Fast forward to 2012 and while the stranger danger stories have greatly diminished, we appear to be having what Jeff Jarvis terms a "moral panic" about privacy on social networks. Consumer Reports' recent survey entitled, "Facebook & Your Privacy: Who Sees Your Data on the Biggest Social Network" raises some very important issues about the use of the details and data of our daily lives and how we are tracked in both the real world and across cyberspace. The Consumers Union, which publishes Consumer Reports, advocates for a national privacy law and seeks more transparency from Facebook and the other social networks.

Unfortunately, the authors have been less than transparent in how they've reached their numbers. They state that:
•39.3 million have identified a family member in their profile
•4.6 million discussed their love life on their wall
•20.4 million included their birth date and year in their profile
•2.6 million discussed their recreational use of alcohol on their wall

These figures and more are based on survey of 2,002 households of which 1,340 are active on Facebook.

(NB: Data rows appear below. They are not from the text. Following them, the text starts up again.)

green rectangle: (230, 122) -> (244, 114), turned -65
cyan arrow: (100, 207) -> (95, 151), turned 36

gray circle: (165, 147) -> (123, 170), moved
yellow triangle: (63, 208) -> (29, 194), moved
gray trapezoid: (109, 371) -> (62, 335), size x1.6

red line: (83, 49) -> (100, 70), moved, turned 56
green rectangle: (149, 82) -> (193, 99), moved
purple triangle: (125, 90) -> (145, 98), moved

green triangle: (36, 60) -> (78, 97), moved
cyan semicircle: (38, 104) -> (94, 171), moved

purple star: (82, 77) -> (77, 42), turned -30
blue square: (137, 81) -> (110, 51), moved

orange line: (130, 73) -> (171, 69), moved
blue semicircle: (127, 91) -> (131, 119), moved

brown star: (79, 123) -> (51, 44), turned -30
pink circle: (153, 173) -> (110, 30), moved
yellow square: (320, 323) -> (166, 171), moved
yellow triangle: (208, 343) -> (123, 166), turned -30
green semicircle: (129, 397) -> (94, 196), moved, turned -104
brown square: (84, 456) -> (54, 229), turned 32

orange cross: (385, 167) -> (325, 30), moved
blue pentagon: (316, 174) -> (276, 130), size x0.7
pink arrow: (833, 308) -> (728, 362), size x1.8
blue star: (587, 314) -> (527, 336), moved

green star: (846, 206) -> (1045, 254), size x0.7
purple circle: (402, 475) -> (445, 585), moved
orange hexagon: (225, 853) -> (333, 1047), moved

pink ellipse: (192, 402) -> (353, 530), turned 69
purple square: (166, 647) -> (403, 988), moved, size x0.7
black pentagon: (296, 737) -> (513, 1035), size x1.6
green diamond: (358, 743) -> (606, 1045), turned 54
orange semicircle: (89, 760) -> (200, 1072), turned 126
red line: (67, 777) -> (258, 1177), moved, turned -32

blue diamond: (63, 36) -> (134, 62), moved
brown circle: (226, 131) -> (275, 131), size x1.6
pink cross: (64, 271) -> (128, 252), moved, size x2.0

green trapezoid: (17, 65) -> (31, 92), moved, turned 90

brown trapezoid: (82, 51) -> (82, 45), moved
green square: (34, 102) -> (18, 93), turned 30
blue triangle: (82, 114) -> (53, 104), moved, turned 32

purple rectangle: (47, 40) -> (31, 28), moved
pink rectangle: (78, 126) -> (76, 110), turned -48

So a third of respondents on a survey on Facebook aren't on the social network. Next, they extrapolate from the percentages to estimate so-called national totals. Remarkably, Consumer Reports, whose tag line is "Trust Lives Here" was unwilling to release the questionnaire upon which these figures are based. Not exactly transparent.

Then there's the issue of the circumstances in which the respondents are sharing their info. "It's all about context. We don't know from these results whether the folks sharing their personal information are doing so with a tight network of friends and family or the wider world," said Amanda Lenhart, senior research specialist at the Pew Internet & American Life Project.

Indeed, it could be argued that these figures represent some good news. The fact that (an extrapolated) 2.3 million people "liked" a page regarding sexual orientation points to growing tolerance and acceptance. Or that 7.7 million demonstrated their religious affiliation by liking various church-related profiles seems like a positive thing to report. And as for the estimated 4.6 million folks who expressed their love online to another, it all depends on the critical question of context -- were these postings shared closely or with the whole wide web. The survey is silent on this.

Our sense of privacy is certainly shifting and we must remain vigilant and critical of companies, governments and of NGOs who store large quantities of our data. But it is disappointing that a "trusted" body such as the Consumers Union, a registered 501(c) 3, charitable organization, should use opaque methods to make a point. Let's take a more reasoned and transparent approach to this critical issue rather than create this year's scare story. And let's encourage peer-reviewed, academic studies that are open for all to see to study this vitally important subject.